Legal Matters – David G. Muller, Esq.
Q: The new board at my condominium removed the carpet in the clubhouse and had luxury vinyl flooring installed in its place. Weren’t they required to get owner approval before making this type of change? D.M.
A: Maybe. Replacing carpet with vinyl flooring in the clubhouse will be considered a material alteration. The Florida Condominium Act requires 75% unit owner approval for material alterations unless the governing documents state otherwise. Assuming your condominium association’s governing documents require unit owner approval for material alterations of this type, the new board was likely not permitted to make this flooring change without first seeking and obtaining unit owner approval. I use the term “likely” here because any material alteration analysis is very dependent on the given facts, as there are several “exceptions” which could come into play.
Q: The board of my condominium association raised the regular assessments for this new year by twenty percent and didn’t ask the owners for approval. I thought the condominium act required a board to get unit owner approval if the new budget was 15% higher than the previous budget? T.G.
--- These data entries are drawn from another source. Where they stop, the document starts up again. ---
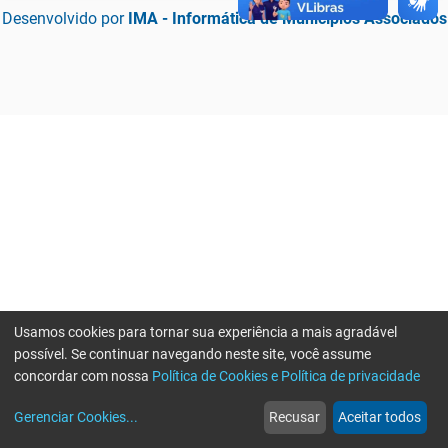
Desenvolvido por
IMA - Informática de Municípios Associados
Usamos cookies para tornar sua experiência a mais agradável
possível. Se continuar navegando neste site, você assume
concordar com nossa
Política de Cookies e Política de privacidade
home
build_circle
event
web
more_horiz
Erro ao enviar informações, por favor tente novamente
Gerenciar Cookies
...
Recusar
Aceitar todos
Início
Serviços
Eventos
Notícias
Mais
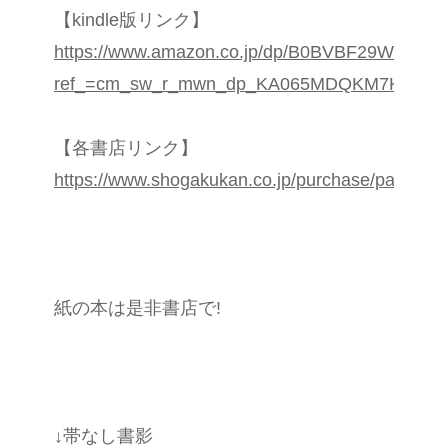
【kindle版リンク】
https://www.amazon.co.jp/dp/B0BVBF29W5?
ref_=cm_sw_r_mwn_dp_KA065MDQKM7KKZK
【各書店リンク】
https://www.shogakukan.co.jp/purchase/paper/b
紙の本は是非書店で!
↓帯なし書影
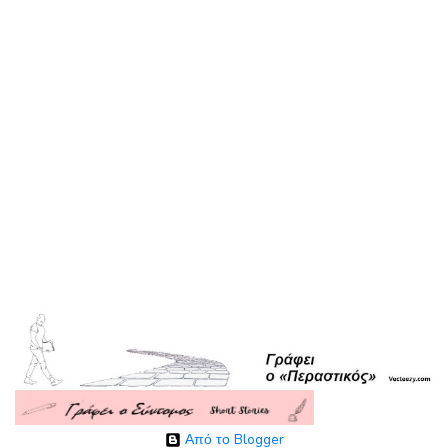
Από το Blogger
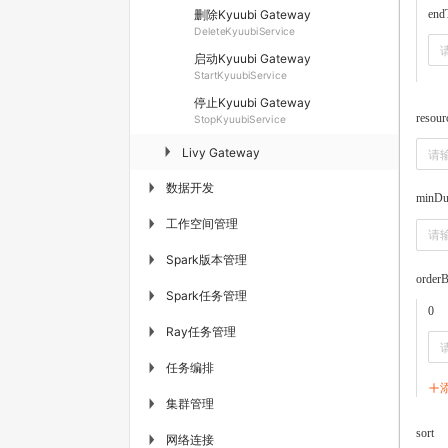
end
删除Kyuubi Gateway
DeleteKyuubiService
启动Kyuubi Gateway
StartKyuubiService
停止Kyuubi Gateway
resou
StopKyuubiService
▶
Livy Gateway
数据开发
▶
minDu
工作空间管理
▶
Spark版本管理
▶
order
Spark任务管理
▶
0
Ray任务管理
▶
任务编排
▶
集群管理
▶
sort
网络连接
▶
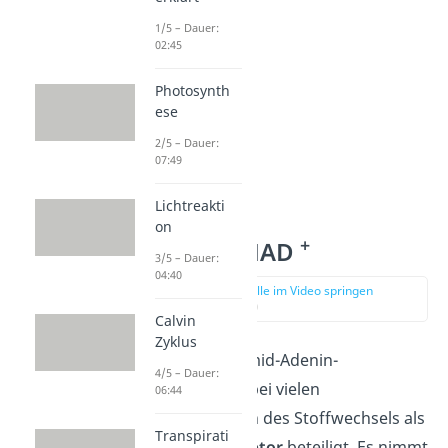
1/5 – Dauer:
02:45
Photosynth
ese
2/5 – Dauer:
07:49
Lichtreakti
on
+
Coenzym NAD
3/5 – Dauer:
04:40
zur Stelle im Video springen
(04:00)
Calvin
Zyklus
+
NAD
(Nikotinamid-Adenin-
4/5 – Dauer:
Dinukleotid) ist bei vielen
06:44
Redoxreaktionen des Stoffwechsels als
Transpirati
Elektronenakzeptor
beteiligt. Es nimmt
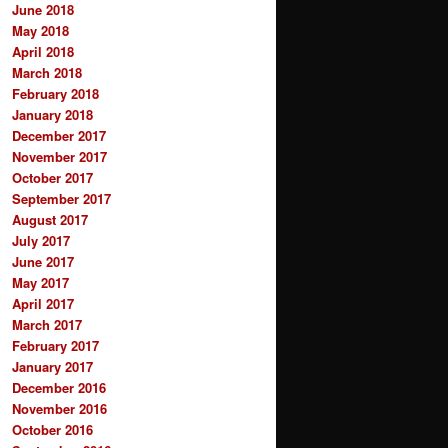
June 2018
May 2018
April 2018
March 2018
February 2018
January 2018
December 2017
November 2017
October 2017
September 2017
August 2017
July 2017
June 2017
May 2017
April 2017
March 2017
February 2017
January 2017
December 2016
November 2016
October 2016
A: There is a provision in the Florida Condominium Act which addresses budget increases above a certain percentage, but the language is different than your recollection. The statute states that if a board adopts an annual budget which requires assessments against unit owners which exceed 115 percent of assessments for the preceding fiscal year, the board shall conduct a special meeting of the unit owners to consider a substitute budget if the board receives (within 21 days after adoption of the annual budget) a written request for a special meeting from at least 10 percent of all voting interests. The special meeting shall be conducted within 60 days after adoption of the annual budget. The statute goes on to state that at least 14 days prior to such special meeting, the board shall hand deliver to each unit owner, or mail to each unit owner at the address last furnished to the association, a notice of the meeting.
Unit owners may consider and adopt a substitute budget at the special meeting. A substitute budget is adopted if approved by a majority of all voting interests unless the bylaws require adoption by a greater percentage of voting interests. If there is not a quorum at the special meeting or a substitute budget is not adopted, the annual budget previously adopted by the board shall take effect as scheduled.
As you can see, these procedural steps are quite onerous. As such, it has been my experience that this procedural remedy is rarely utilized.